This tutorial will guide towards good evaluation of machine-learning models, choosing metrics and procedures that match the intended usage, with code examples using the latest scikit-learn's features. We will discuss how good metrics should characterize all aspects of error, e.g. on the positive and negative class; the probability of a detection, or the probability of a true event given a detection; as they may need to catter for class imbalance. Metrics may also evaluate confidence scores, e.g. calibration. Model-evaluation procedures should gauge not only the expected generalization performance, but also its variations.

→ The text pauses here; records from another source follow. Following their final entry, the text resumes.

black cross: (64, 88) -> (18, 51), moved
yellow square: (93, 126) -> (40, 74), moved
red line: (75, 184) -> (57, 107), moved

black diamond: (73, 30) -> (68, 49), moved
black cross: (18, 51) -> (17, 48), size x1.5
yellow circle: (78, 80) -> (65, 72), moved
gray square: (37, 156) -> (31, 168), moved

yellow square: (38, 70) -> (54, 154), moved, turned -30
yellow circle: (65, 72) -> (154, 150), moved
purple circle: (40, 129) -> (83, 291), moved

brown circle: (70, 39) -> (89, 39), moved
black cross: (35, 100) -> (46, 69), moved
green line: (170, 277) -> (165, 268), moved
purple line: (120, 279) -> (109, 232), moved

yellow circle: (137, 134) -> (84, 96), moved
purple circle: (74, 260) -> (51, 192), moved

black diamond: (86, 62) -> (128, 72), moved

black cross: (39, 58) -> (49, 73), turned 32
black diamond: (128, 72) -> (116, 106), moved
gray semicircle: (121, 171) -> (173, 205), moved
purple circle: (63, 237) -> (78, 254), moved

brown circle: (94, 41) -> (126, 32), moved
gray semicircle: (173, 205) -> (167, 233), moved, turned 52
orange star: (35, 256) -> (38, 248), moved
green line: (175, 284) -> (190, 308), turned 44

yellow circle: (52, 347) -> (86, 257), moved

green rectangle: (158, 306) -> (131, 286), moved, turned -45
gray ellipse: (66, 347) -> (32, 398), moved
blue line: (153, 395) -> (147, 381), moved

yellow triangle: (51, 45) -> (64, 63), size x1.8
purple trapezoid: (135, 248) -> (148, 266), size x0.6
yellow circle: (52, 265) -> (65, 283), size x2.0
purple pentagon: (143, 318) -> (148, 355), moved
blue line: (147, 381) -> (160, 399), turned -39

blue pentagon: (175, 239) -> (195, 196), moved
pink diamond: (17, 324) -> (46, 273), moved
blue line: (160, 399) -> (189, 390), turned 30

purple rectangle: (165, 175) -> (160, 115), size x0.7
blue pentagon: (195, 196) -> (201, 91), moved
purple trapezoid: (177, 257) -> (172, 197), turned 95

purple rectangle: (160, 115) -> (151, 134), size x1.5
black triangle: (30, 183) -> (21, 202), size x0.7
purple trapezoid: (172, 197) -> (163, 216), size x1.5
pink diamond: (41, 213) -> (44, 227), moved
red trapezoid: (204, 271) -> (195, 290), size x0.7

Model evaluation is a crucial aspect of machine-learning, to choose the best model, or to decide if a given model is good-enough for production. This tutorial will give didactic introductions to the various statistical aspects of model evaluation: what aspects of model prediction are important to capture, and how different metrics available in scikit-learn captures them. How to devise a model-evaluation procedure that is best suited to select the best model, or control that a model is suited for usage. This tutorial goes beyond mere application of scikit-learn and we expect even experts to learn useful considerations.
The tutorial will be loosely based on the following preprint https://hal.archives-ouvertes.fr/hal-03682454, but with code examples for each important concept. A tentative outline is as follows:
### Performance metrics
#### Metrics for classification
- Binary classification
- Confusion matrix
- Simple summaries and their pitfalls
- Probability of detection given true class, or vice versa?

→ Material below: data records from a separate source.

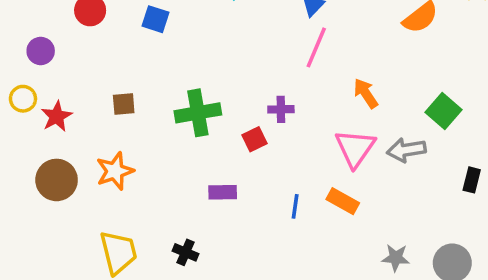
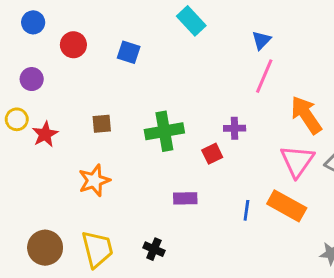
orange arrow: (366, 93) -> (306, 115), size x1.5
brown circle: (57, 180) -> (45, 248), moved
orange rectangle: (343, 201) -> (287, 206), size x1.4

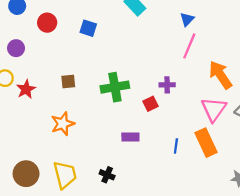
orange rectangle: (287, 206) -> (206, 143), turned 36

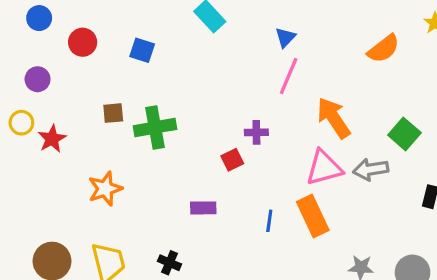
brown square: (68, 81) -> (113, 113), moved
green cross: (115, 87) -> (155, 128), moved
pink triangle: (214, 109) -> (324, 168), turned 40

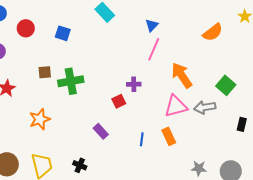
purple rectangle: (203, 208) -> (101, 131), turned 49
orange rectangle: (313, 216) -> (169, 136), size x0.7

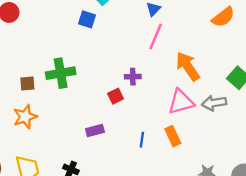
blue square: (63, 33) -> (87, 19), moved
brown square: (45, 72) -> (27, 83), moved
purple rectangle: (101, 131) -> (95, 130), turned -63

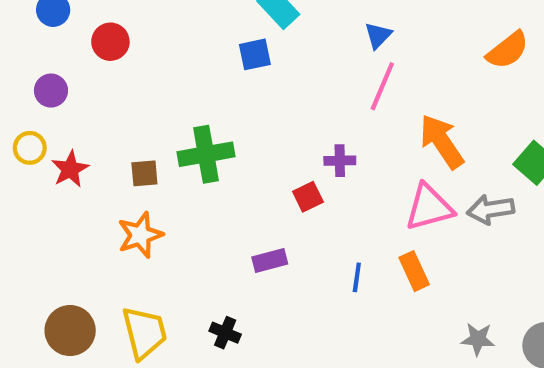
blue square: (87, 19) -> (255, 54), turned -30

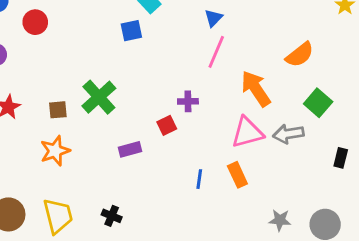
orange semicircle: (508, 50) -> (300, 55), moved
green cross: (206, 154) -> (99, 97), turned -32
purple rectangle: (270, 260) -> (130, 149), moved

- Summary metrics for low prevalence
- Metrics for shifts in prevalence
- Multi-threshold metrics
- Confidence scores and calibration
- Multi-class classification
- Adapting binary metrics to multi-class settings
- Multilabel classification
#### Metrics for regression
- R2 score
- Absolute error measures
- Assessing the distribution of errors
### Evaluation strategies
#### Evaluating a learning procedure
- Cross-validation strategies
- Driving model choices: nested cross-validation
- Statistical testing
- Sources of variance
- Accounting for benchmarking variance
#### Evaluating generalization to an external population
- The notion of external validity
- Confidence intervals for external validation